The men and women who come to Glenda Carhart's Riverside studio for a weekly class might not be pegged as dancers.
Some are well past middle age, they may come with halting steps or pushing a walker, and most will need a rest break after a few turns across the floor.
But for these students, who have Parkinson's disease or multiple sclerosis, listening to the music and going through the movements is a triumph of will, an expression of joy and a way of fighting back.
Carol Higgins, a 71-year-old Riverside resident, has danced off and on since she was a young girl – ballet, ballroom and even belly dancing.
She got a Parkinson's diagnosis about eight years ago.
"I was told there was nothing I could do, I would just gradually get worse and they would give me more medication and that's how that would go, which is pretty devastating when you love to dance," she said.
Researchers are exploring exactly how and why movement to music helps Parkinson's symptoms, easing tremors and allowing people to move less stiffly. But they already know it works.
A Brooklyn dance company has been offering classes and training dance teachers since 2001, and its program has been replicated in 43 states and 16 countries.

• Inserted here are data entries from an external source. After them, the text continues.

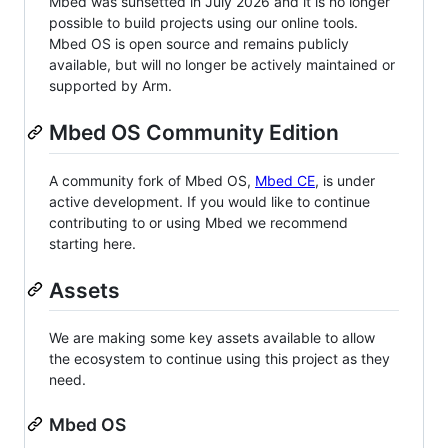
Mbed was sunsetted in July 2026 and it is no longer
possible to build projects using our online tools.
Mbed OS is open source and remains publicly
available, but will no longer be actively maintained or
supported by Arm.
Mbed OS Community Edition
A community fork of Mbed OS,
Mbed CE
, is under
active development. If you would like to continue
contributing to or using Mbed we recommend
starting here.
Assets
We are making some key assets available to allow
the ecosystem to continue using this project as they
need.
Mbed OS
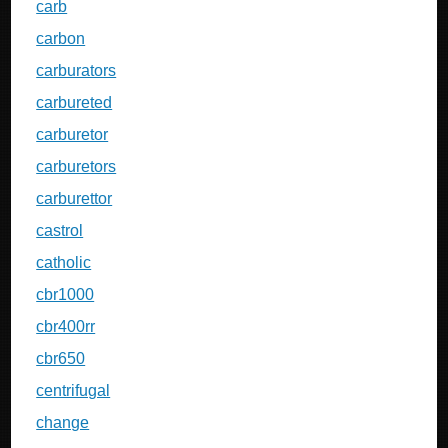
carb
carbon
carburators
carbureted
carburetor
carburetors
carburettor
castrol
catholic
cbr1000
cbr400rr
cbr650
centrifugal
change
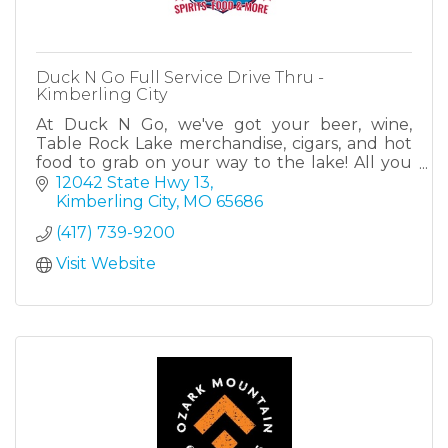
Duck N Go Full Service Drive Thru -
Kimberling City
At Duck N Go, we've got your beer, wine,
Table Rock Lake merchandise, cigars, and hot
food to grab on your way to the lake! All you
have to do is drive thru! Located at the heart of
12042 State Hwy 13
Kimberling.
Kimberling City
MO
65686
(417) 739-9200
Visit Website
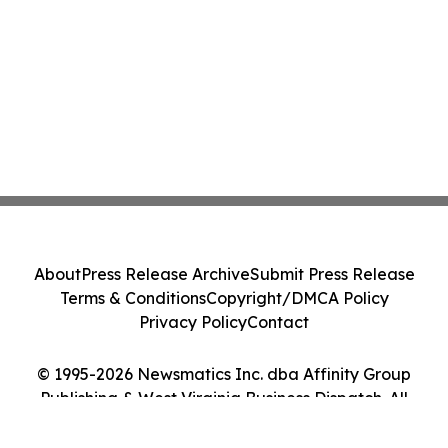
About
Press Release Archive
Submit Press Release
Terms & Conditions
Copyright/DMCA Policy
Privacy Policy
Contact
© 1995-2026 Newsmatics Inc. dba Affinity Group
Publishing & West Virginia Business Dispatch. All
Rights Reserved.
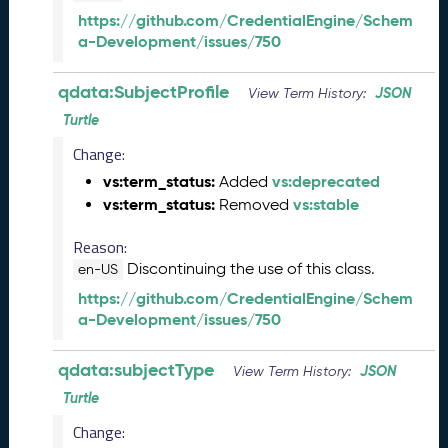
(
https://github.com/CredentialEngine/Schem
2
a-Development/issues/750
0
2
5
qdata:SubjectProfile
JSON
View Term History:
0
Turtle
6
Change:
0
6
vs:term_status:
vs:deprecated
Added
)
vs:term_status:
vs:stable
Removed
M
a
Reason:
y
Discontinuing the use of this class.
en-US
2
https://github.com/CredentialEngine/Schem
0
a-Development/issues/750
2
5
Q
qdata:subjectType
JSON
View Term History:
D
Turtle
a
t
Change:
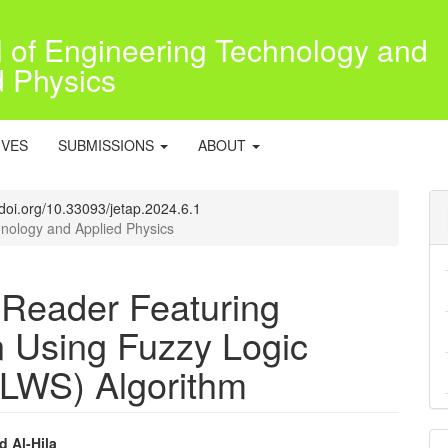
l of Engineering Technology and
d Physics
IVES
SUBMISSIONS
ABOUT
//doi.org/10.33093/jetap.2024.6.1
hnology and Applied Physics
 Reader Featuring
n Using Fuzzy Logic
FLWS) Algorithm
d Al-Hila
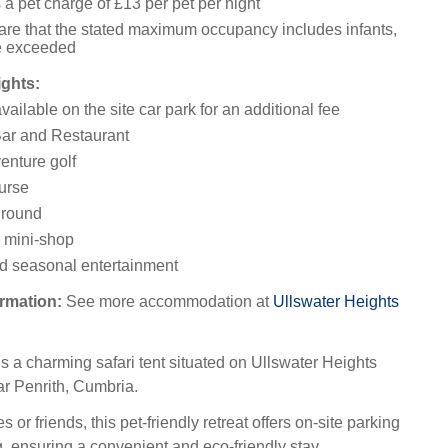
 a pet charge of £13 per pet per night
re that the stated maximum occupancy includes infants,
e exceeded
ights:
ailable on the site car park for an additional fee
ar and Restaurant
enture golf
ourse
ground
 mini-shop
d seasonal entertainment
rmation:
See more accommodation at
Ullswater Heights
s a charming safari tent situated on Ullswater Heights
r Penrith, Cumbria.
es or friends, this pet-friendly retreat offers on-site parking
, ensuring a convenient and eco-friendly stay.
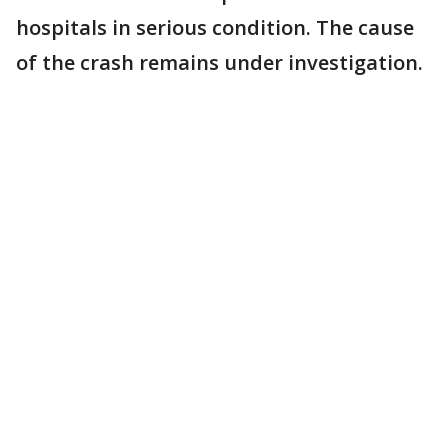
hospitals in serious condition. The cause
of the crash remains under investigation.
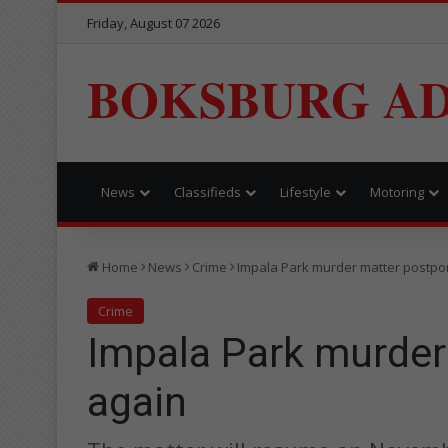
Friday, August 07 2026
BOKSBURG AD
News
Classifieds
Lifestyle
Motoring
Home
News
Crime
Impala Park murder matter postpo
Crime
Impala Park murder
again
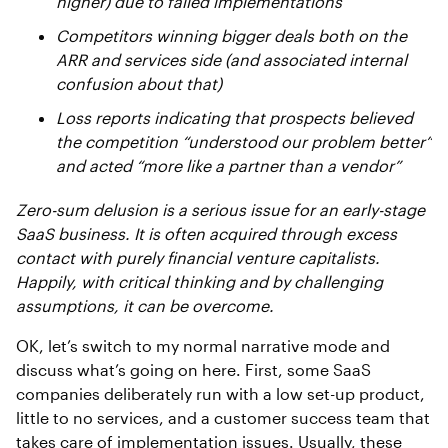
higher) due to failed implementations
Competitors winning bigger deals both on the
ARR and services side (and associated internal
confusion about that)
Loss reports indicating that prospects believed
the competition “understood our problem better”
and acted “more like a partner than a vendor”
Zero-sum delusion is a serious issue for an early-stage
SaaS business. It is often acquired through excess
contact with purely financial venture capitalists.
Happily, with critical thinking and by challenging
assumptions, it can be overcome.
OK, let’s switch to my normal narrative mode and
discuss what’s going on here. First, some SaaS
companies deliberately run with a low set-up product,
little to no services, and a customer success team that
takes care of implementation issues. Usually, these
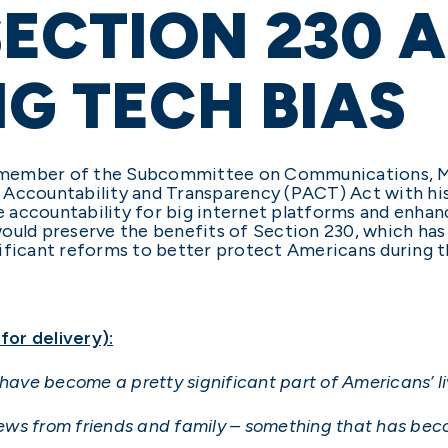
ECTION 230 
IG TECH BIAS
ing member of the Subcommittee on Communications, M
 Accountability and Transparency (PACT) Act with his
 accountability for big internet platforms and enha
would preserve the benefits of Section 230, which ha
ificant reforms to better protect Americans during t
or delivery):
 have become a pretty significant part of Americans’ li
ws from friends and family – something that has beco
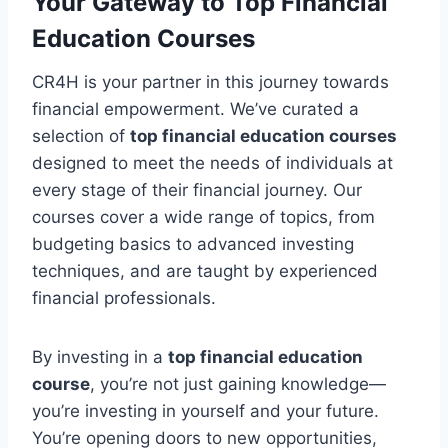
Your Gateway to Top Financial
Education Courses
CR4H is your partner in this journey towards
financial empowerment. We’ve curated a
selection of
top financial education courses
designed to meet the needs of individuals at
every stage of their financial journey. Our
courses cover a wide range of topics, from
budgeting basics to advanced investing
techniques, and are taught by experienced
financial professionals.
By investing in a
top financial education
course
, you’re not just gaining knowledge—
you’re investing in yourself and your future.
You’re opening doors to new opportunities,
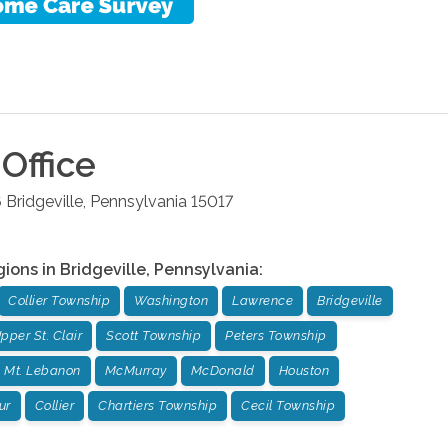
Office
6
Bridgeville
,
Pennsylvania
15017
gions in
Bridgeville
,
Pennsylvania
:
Collier Township
Washington
Lawrence
Bridgeville
pper St. Clair
Scott Township
Peters Township
Mt. Lebanon
McMurray
McDonald
Houston
ur
Collier
Chartiers Township
Cecil Township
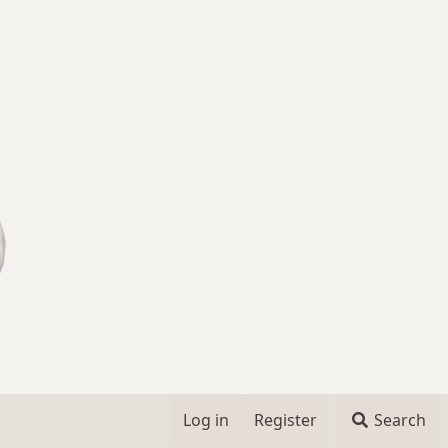
Log in
Register
Search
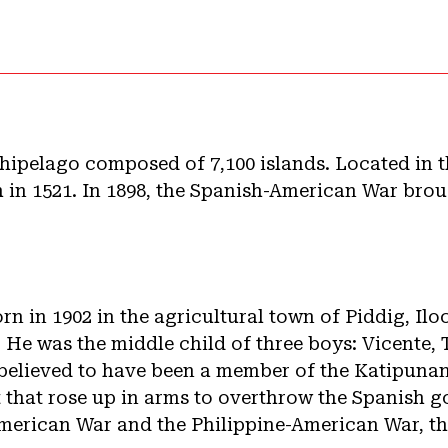
chipelago composed of 7,100 islands. Located in th
 in 1521. In 1898, the Spanish-American War brou
rn in 1902 in the agricultural town of Piddig, Il
. He was the middle child of three boys: Vicente, 
s believed to have been a member of the Katipunan
that rose up in arms to overthrow the Spanish g
merican War and the Philippine-American War, t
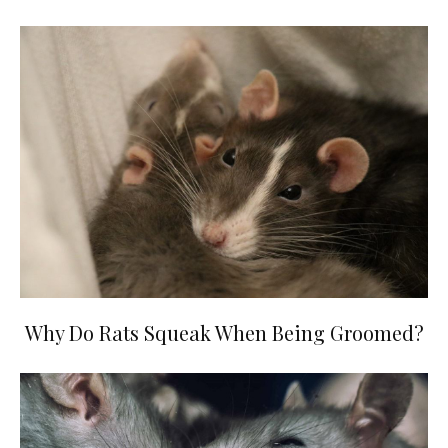
Why Do Rats Squeak When Being Groomed?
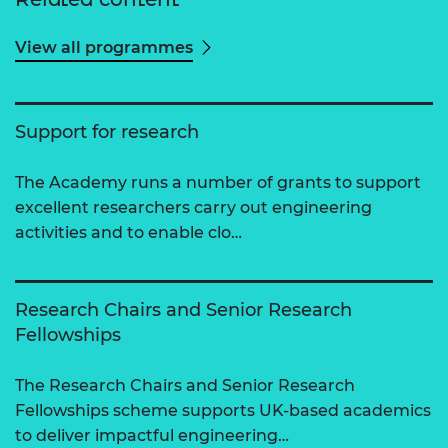
View all programmes
Support for research
The Academy runs a number of grants to support
excellent researchers carry out engineering
activities and to enable clo…
Research Chairs and Senior Research
Fellowships
The Research Chairs and Senior Research
Fellowships scheme supports UK-based academics
to deliver impactful engineering…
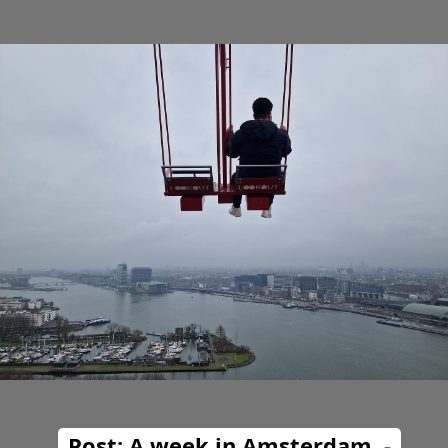
Post: A week in Amsterdam. -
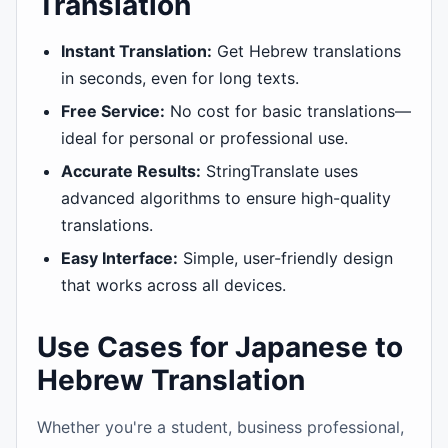
Translation
Instant Translation:
Get Hebrew translations
in seconds, even for long texts.
Free Service:
No cost for basic translations—
ideal for personal or professional use.
Accurate Results:
StringTranslate uses
advanced algorithms to ensure high-quality
translations.
Easy Interface:
Simple, user-friendly design
that works across all devices.
Use Cases for Japanese to
Hebrew Translation
Whether you're a student, business professional,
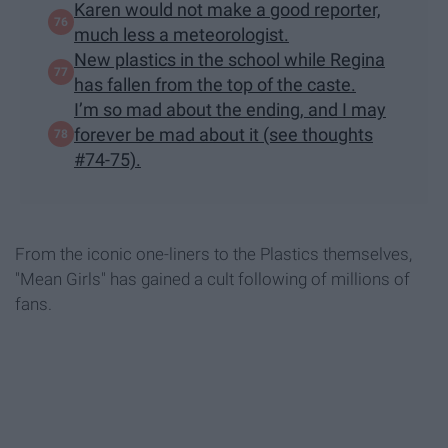
Karen would not make a good reporter,
much less a meteorologist.
New plastics in the school while Regina
has fallen from the top of the caste.
I’m so mad about the ending, and I may
forever be mad about it (see thoughts
#74-75).
From the iconic one-liners to the Plastics themselves,
"Mean Girls" has gained a cult following of millions of
fans.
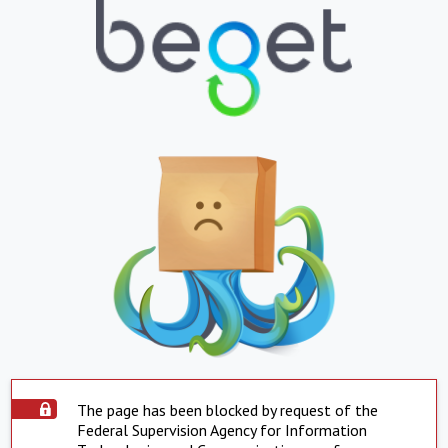
The page has been blocked by request of the
Federal Supervision Agency for Information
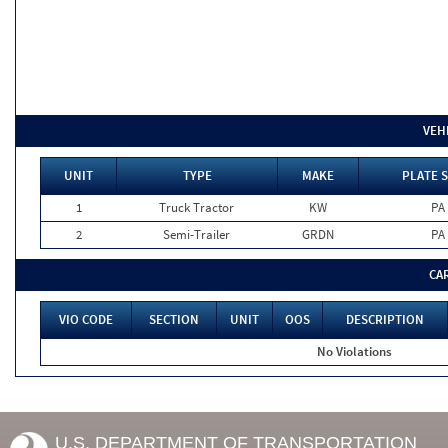
VEH
UNIT
TYPE
MAKE
PLATE 
1
Truck Tractor
KW
PA
2
Semi-Trailer
GRDN
PA
CA
VIO CODE
SECTION
UNIT
OOS
DESCRIPTION
No Violations
U.S. DEPARTMENT OF TRANSPORTATION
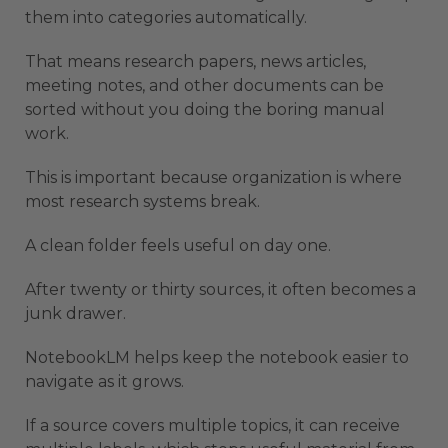
them into categories automatically.
That means research papers, news articles,
meeting notes, and other documents can be
sorted without you doing the boring manual
work.
This is important because organization is where
most research systems break.
A clean folder feels useful on day one.
After twenty or thirty sources, it often becomes a
junk drawer.
NotebookLM helps keep the notebook easier to
navigate as it grows.
If a source covers multiple topics, it can receive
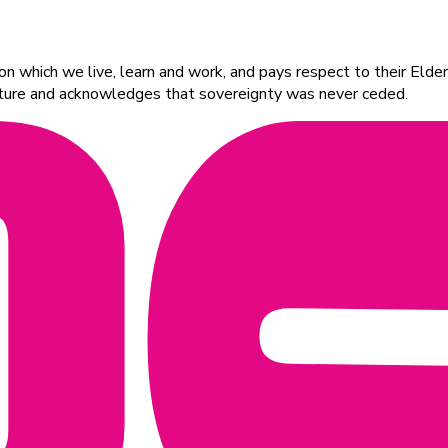
 which we live, learn and work, and pays respect to their Elders
ulture and acknowledges that sovereignty was never ceded.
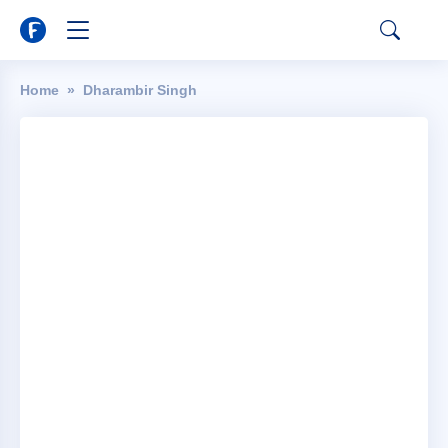
Home
Dharambir Singh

Through Carhart's studio, Riverside Ballet Arts, the program has now come to the Inland area.
"My symptoms have definitely improved," Higgins said. "The fact that you can do something to help yourself is pretty exciting."
A classically trained dancer who performed with the National Ballet of Canada, Carhart has run Riverside Ballet Arts since 1984.
Higgins, a former administrator at Riverside Ballet Arts who had also taken classes there, told Carhart about her Parkinson’s disease. Then, Carhart’s daughter, who also had helped run the studio, was diagnosed with multiple sclerosis.
Carhart had heard about “Dance for PD,” a program of the New York-based Mark Morris Dance Group. So when she got an email about it, she thought, “It was serendipity, big time, and I figured OK, I’m supposed to be doing this.”
Carhart took an online course and went to Brooklyn in November for training. She’s been offering free classes locally since January, including one every Tuesday at her Sycamore Canyon studio.